Problem description ▸ Copy all lines holding the word "over" from the entries.
─── Working data ───
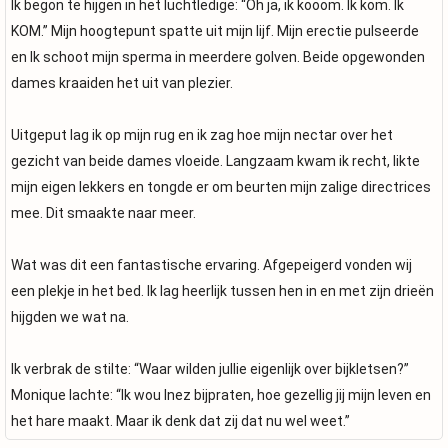
Ik begon te hijgen in het luchtledige: “Oh ja, ik kooom. Ik kom. Ik
KOM.” Mijn hoogtepunt spatte uit mijn lijf. Mijn erectie pulseerde
en Ik schoot mijn sperma in meerdere golven. Beide opgewonden
dames kraaiden het uit van plezier.
Uitgeput lag ik op mijn rug en ik zag hoe mijn nectar over het
gezicht van beide dames vloeide. Langzaam kwam ik recht, likte
mijn eigen lekkers en tongde er om beurten mijn zalige directrices
mee. Dit smaakte naar meer.
Wat was dit een fantastische ervaring. Afgepeigerd vonden wij
een plekje in het bed. Ik lag heerlijk tussen hen in en met zijn drieën
hijgden we wat na.
Ik verbrak de stilte: “Waar wilden jullie eigenlijk over bijkletsen?”
Monique lachte: “Ik wou Inez bijpraten, hoe gezellig jij mijn leven en
het hare maakt. Maar ik denk dat zij dat nu wel weet.”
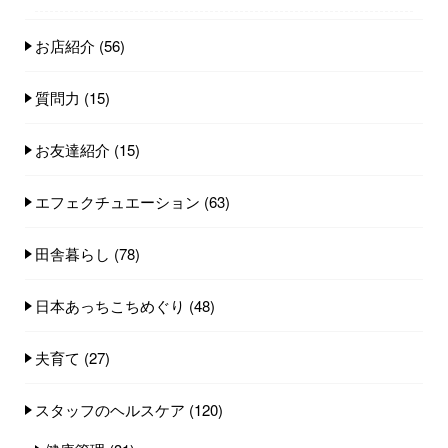
お店紹介
(56)
質問力
(15)
お友達紹介
(15)
エフェクチュエーション
(63)
田舎暮らし
(78)
日本あっちこちめぐり
(48)
夫育て
(27)
スタッフのヘルスケア
(120)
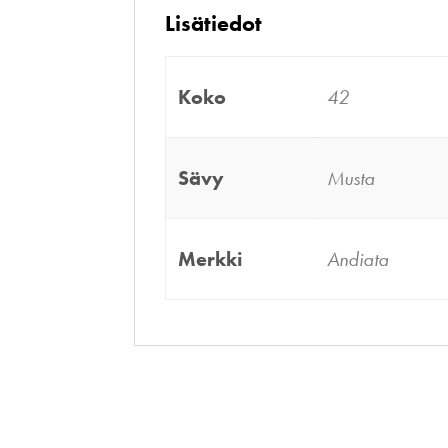
Lisätiedot
Koko
42
Sävy
Musta
Merkki
Andiata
───
Reply to the task ▸
Uitgeput lag ik op mijn rug en ik zag hoe mijn nectar over het
Ik verbrak de stilte: “Waar wilden jullie eigenlijk over bijkletsen?”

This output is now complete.